Customers too end up choosing solutions that are totally not good for them. I've seen customers move away from Oracle to MSSQL without doing a CBA. Yes, a Cost Benefit Analysis.
2. Swarm dumbness, group polarization and Cass Sunstein's case
Cass is on Obama's board and has written a great book on "Going to Extremes". A great read. We should push each other to the good extremes and not the bad extremes. And I truly believe that this time around we must not abuse the crowds (un)wisdom to do yet another sale where the customer couldn't see/realize the benefit.
Wrondheadedness is more worrisome than choosing the right party. Choosing Oracle RAC is probably the best thing that can happen to the dataset and in another occasion doing a test on VMware is a perfectly viable option. I also know many customers who have been running Oracle SE on VMware and really not measuring anything and let any discussion go in any direction.
3. Enlightened experts and aggressive sales: We need both in a "truly" working economy
Oracle has a great sales staff and it works excellently. They have great developers who can dish out a great technology and know the internals really well. VMware has good engineers as well who work hard to make their hypervisor work and help apps scale.
Customers must really really really learn (I just have to emphasize it so often, have been doing it for decades) to have their own functiona;/tech requirements and benchmark scenarios ready. They simply don't have one and eventually lose out to a migration to MSSQL or other DB vendor while the case was totally different. Having an expert at the customer end always helps, they do their homework and choose the party without biases.

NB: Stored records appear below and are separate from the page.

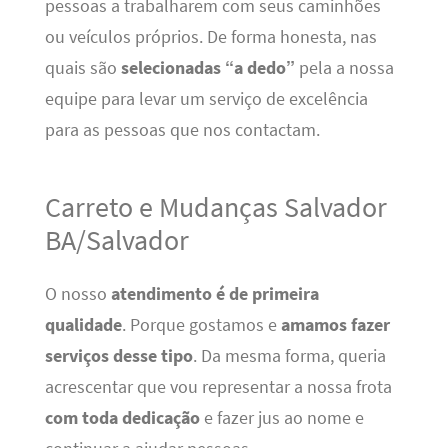
pessoas a trabalharem com seus caminhões
ou veículos próprios. De forma honesta, nas
quais são
selecionadas “a dedo”
pela a nossa
equipe para levar um serviço de excelência
para as pessoas que nos contactam.
Carreto e Mudanças Salvador
BA/Salvador
O nosso
atendimento é de primeira
qualidade
. Porque gostamos e
amamos fazer
serviços desse tipo
. Da mesma forma, queria
acrescentar que vou representar a nossa frota
com toda dedicação
e fazer jus ao nome e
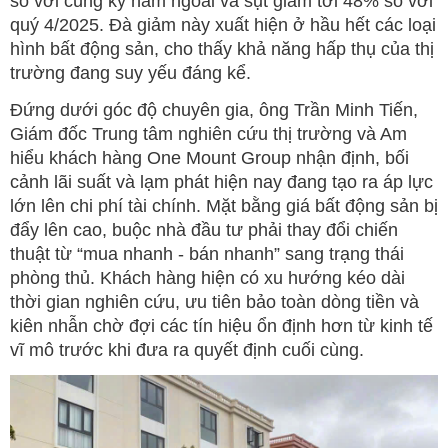
so với cùng kỳ năm ngoái và sụt giảm tới 48% so với
quý 4/2025. Đà giảm này xuất hiện ở hầu hết các loại
hình bất động sản, cho thấy khả năng hấp thụ của thị
trường đang suy yếu đáng kể.
Đứng dưới góc độ chuyên gia, ông Trần Minh Tiến,
Giám đốc Trung tâm nghiên cứu thị trường và Am
hiểu khách hàng One Mount Group nhận định, bối
cảnh lãi suất và lạm phát hiện nay đang tạo ra áp lực
lớn lên chi phí tài chính. Mặt bằng giá bất động sản bị
đẩy lên cao, buộc nhà đầu tư phải thay đổi chiến
thuật từ “mua nhanh - bán nhanh” sang trạng thái
phòng thủ. Khách hàng hiện có xu hướng kéo dài
thời gian nghiên cứu, ưu tiên bảo toàn dòng tiền và
kiên nhẫn chờ đợi các tín hiệu ổn định hơn từ kinh tế
vĩ mô trước khi đưa ra quyết định cuối cùng.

THAT is CBA. Not abusing the pernicious power of the group(s) that has its own sets of proclivities and doing some tests with what you got. I know one technologist at Oracle (there are many great ones out there) who does that relentless to evangelize Oracle's great technology and funny enough Oracle does have a CBO that tells the DBA to optimize his/her's database. And then after having done the optimization, you can choose or not choose to scale your app on a hypervisor OR go to RAC or do both (there ARE some technical timer glitches there so I hear] and see which of the two/three/more is better, that is doing the CBA on the tech front [after having done the CBA also on the people-side -- very crucial]
Technology has never been the problem.
Disclaimer: I have been an ex-Oracle RAC/DBA admin from version 7.3 thru 10g.

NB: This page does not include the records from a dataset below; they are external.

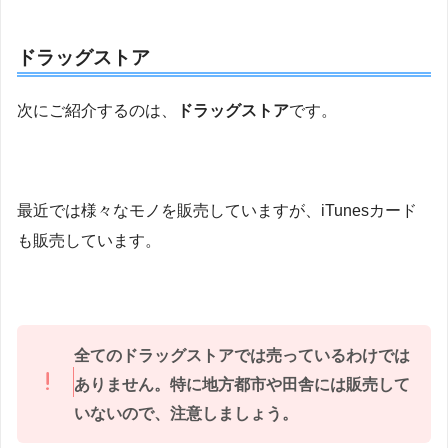
ドラッグストア
次にご紹介するのは、
ドラッグストア
です。
最近では様々なモノを販売していますが、iTunesカード
も販売しています。
全てのドラッグストアでは売っているわけでは
ありません。特に地方都市や田舎には販売して
いないので、注意しましょう。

Posted by: Tarry Singh | May 04, 2009 at 06:06 AM
I think they will ultimately support VMware, but they will change their pricing model for VM's such that you don't save any money over the RAC implementation.
By the way, I looked around for you at the Orlando VMware event -- couldn't find you. Are you coming to VMworld?
Posted by: Gary Watson | May 06, 2009 at 03:08 PM
Hi Gary -- thought I dropped you a note, wasn't going to the VMware event in Orlando. Next outing for me is EMC World week after next, also in Orlando.
Don't know about the VMworld event yet -- thanks!
-- Chuck
Posted by: Chuck Hollis | May 07, 2009 at 06:59 AM
Funny, buy I can't even get an EMC Sales person to call me back, seems they can't be bothered to sell their products. What is the point of the link on the EMC webpage to Contact Us? Why does the local office say they will have somone call you back and then not do it?
I work at one of the largest consumer goods producers in the world, but EMC cant be bothered.
Maybe they let the sales staff go.........
So much for customer service...............
Posted by: Micky | May 07, 2009 at 11:36 AM
I'm not making any excuses for anyone -- but I can help!
I'll drop you an email!
Update -- Micky, you mistakenly left a bogus email address, so it's going to be hard to get back to you.
-- Chuck
Posted by: Chuck Hollis | May 07, 2009 at 02:33 PM
Jeff Browing gets into it even more here:
http://oraclestorageguy.typepad.com/oraclestorageguy/2009/05/response-to-comments-from-alessandro-perilli-blog.html
Great reading!!
Posted by: Chuck Hollis | May 07, 2009 at 04:49 PM
Hi, this is Chuck
I seem to have raised the ire of many people that thought I might be suggesting somehow Oracle SE + VMware is a direct replacement for Oracle RAC.
As we all know, that's not the case -- Oracle RAC has a whole slew of features above and beyond this.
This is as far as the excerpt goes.